Где-то уже в конце декабря, под самые новогодние праздники, старик заболел.
Новая зима, не в пример прошлой, выдалась малоснежной, морозной. Тем тягостней было ему теперь видеть там, где он привык уже встречать подчеркнутый порядок и, как он хотел думать, заботу о нем и о других — запустение: толкотню сухого снежка, зализанные ветром барханчики, даже помои, выплеснутые кем-то второпях. Могло статься, что Петровичу некогда или уехал он куда; и проходили неделя за неделей, солнце все смелее катилось на лето и уже освободило южные скаты крыш, а хозяина все не было. Временами кто-то наспех откидывал, отгребал от ворот насыпавшийся снег; тротуар натоптался горбом, даже самым малым не отличался от соседских; и из-за всего этого, незначительность чего и сомнению не подлежала, улица совсем стала для него временным пристанищем, жить на которой значило пережить некоторые трудности начинания, готовить себя к другому, лучшему, и, наконец, покинуть ее навсегда.

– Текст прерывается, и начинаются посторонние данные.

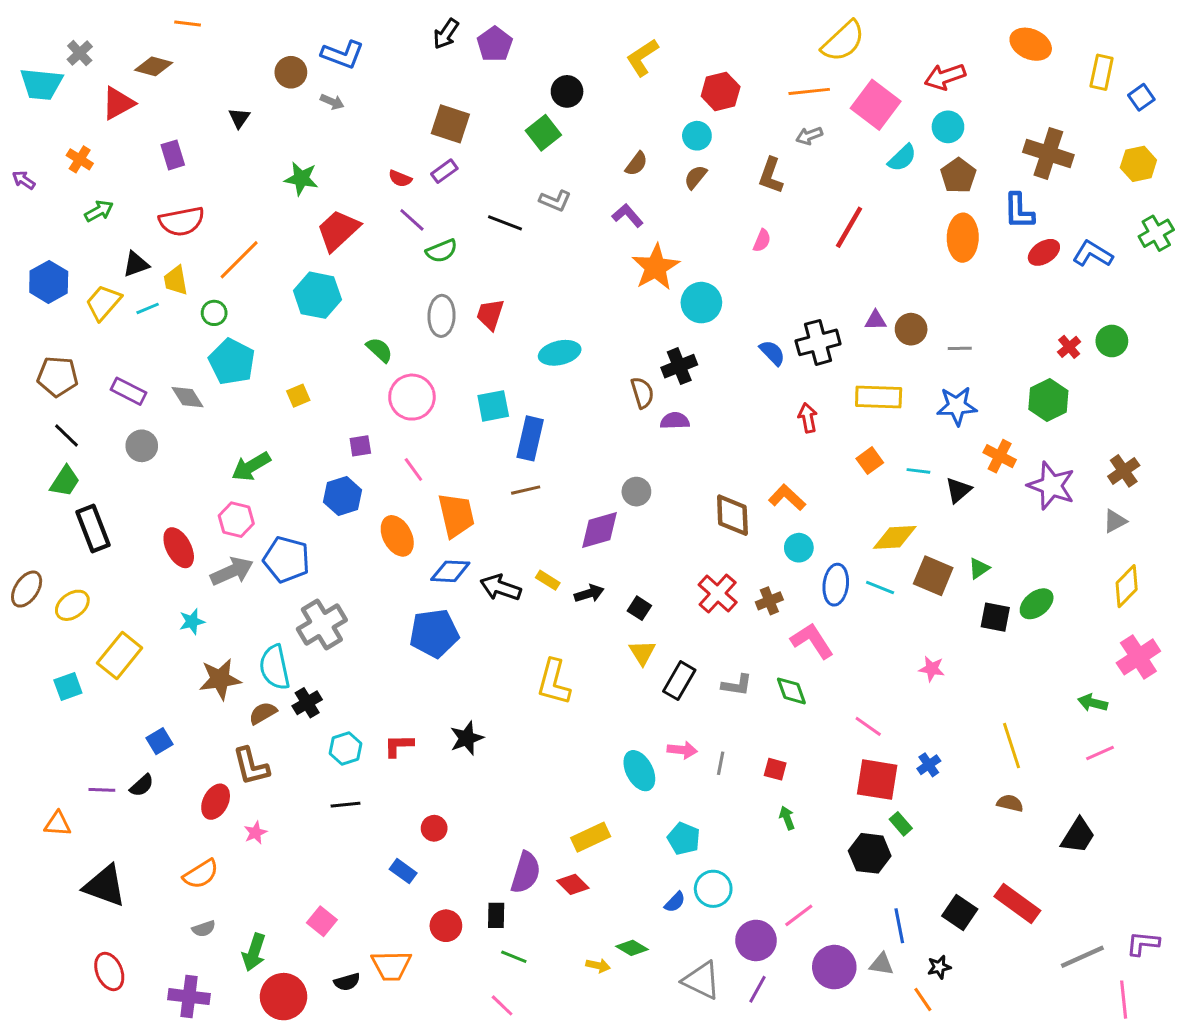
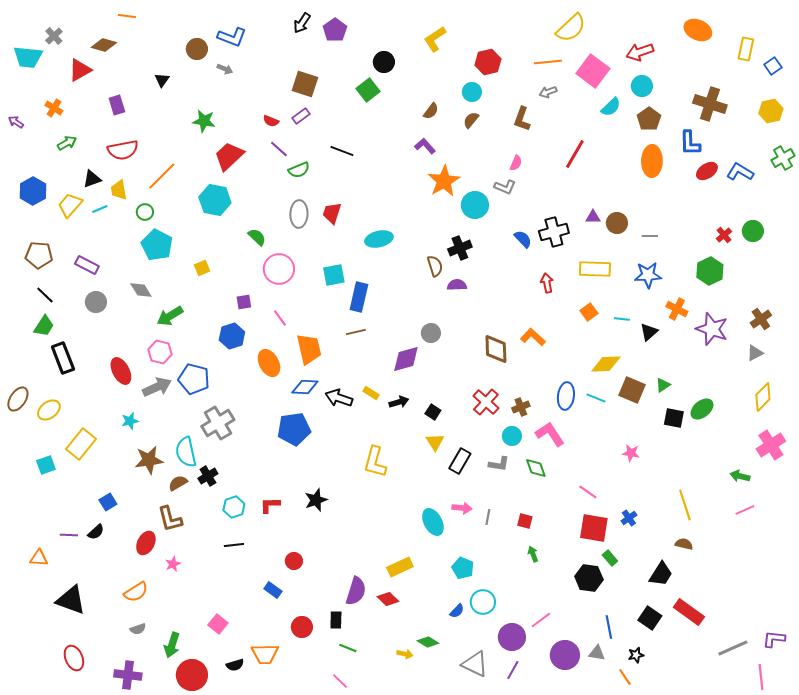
gray L-shape: (555, 201) -> (505, 187), moved
gray diamond: (188, 397) -> (141, 290), moved
cyan circle: (799, 548) -> (512, 436), moved
black trapezoid: (1078, 836) -> (661, 574), moved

Скоро он уже точно знал, что Петрович дома, что болен он, и всерьез. Весть принесла хозяйка квартиры, услышавшая, наконец, о старике от соседей. Был ли это рак или другая какая современная болезнь, старуха не запомнила: весь свой век она «как сыр в маслице каталася» и никаких болезней не знала, чем гордилась не на шутку. Сообщив все это, она принялась рассказывать что-то о том, как шутоломил в своей жизни Петрович — рассказ беспорядочный, из вторых или третьих уст, и злорадный… Он услышал об измене, которой мучил жену Петрович с какой-то там эвакуированной, и как он «родную ведь дочерю выгнал из дому» за наговор на начальство одно; живет она теперь где-то далеко, замужем, на глаза ему не показывается до сих пор… Многим он тут в копеечку, в нервишки стал: одному дорожку к квартире заступил, сам поселился; а вот недавно тоже выкинул фортель, донес в милицию на татар-перекупщиков, не дал людям спокойно пожить. Она так думает, что таких вот бог людям в наказание дает, уж бог — он накажет… Он не стал слушать дальше, сказав не совсем сдержанно, что чужая душа — потемки, и со стороны, понаслышке, об этом лучше не судить. Старуха с подозрительностью уставилась на него, промолчала, а потом с неделю гадила ему по мелочам. Но это и в самом деле были мелочи.
Старик, судя по всему, медленно, неотвратимо умирал.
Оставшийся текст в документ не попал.